About Peter Gutmann, he’s a professor at University of Auckland in New Zealand, specialising in network security.

He has published a number of well-known papers including:

  • Secure Deletion of Data from Magnetic and Solid-State Memory, a classic paper used as a reference by many disk-wiping utilities.
  • A Cost Analysis of Windows Vista Content Protection, with the rather memorable “executive executive summary”:

The Vista Content Protection specification could very well constitute the longest suicide note in history.

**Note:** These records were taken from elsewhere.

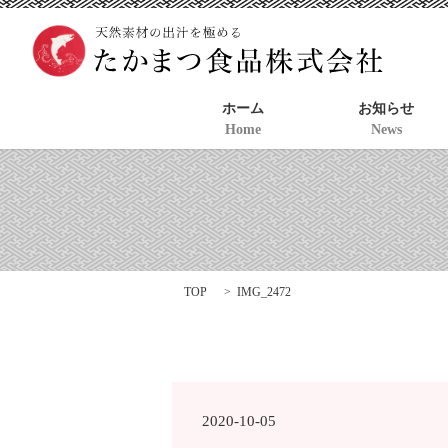
ホーム
お知らせ
Home
News
TOP
IMG_2472
2020-10-05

  • Software Generation of Practically Strong Random numbers

 

 

Technical overview

One standard way to recover data that has been overwritten on a hard drive is to capture and process the analog signal obtained from the drive’s read/write head prior to this analog signal being digitized. This analog signal will be close to an ideal digital signal, but the differences will reveal important information. By calculating the ideal digital signal and then subtracting it from the actual analog signal, it is possible to amplify the signal remaining after subtraction and use it to determine what had previously been written on the disk.

For example:

Analog signal:        +11.1  -8.9  +9.1 -11.1 +10.9  -9.1
Ideal Digital signal: +10.0 -10.0 +10.0 -10.0 +10.0 -10.0
Difference:            +1.1  +1.1  -0.9  -1.1  +0.9  +0.9
Previous signal:      +11    +11   -9   -11    +9    +9

This can then be done again to see the previous data written:

Recovered signal:     +11    +11   -9   -11    +9    +9
Ideal Digital signal: +10.0 +10.0 -10.0 -10.0 +10.0 +10.0
Difference:            +1    +1    +1    -1    -1    -1
Previous signal:      +10   +10   -10   -10   +10   +10

However, even when overwriting the disk repeatedly with random data it is theoretically possible to recover the previous signal. The permittivity of a medium changes with the frequency of the magnetic field. This means that a lower frequency field will penetrate deeper into the magnetic material on the drive than a high frequency one[citation needed]. So a low frequency signal will, in theory still be detectable even after it has been overwritten hundreds of times by a high frequency signal.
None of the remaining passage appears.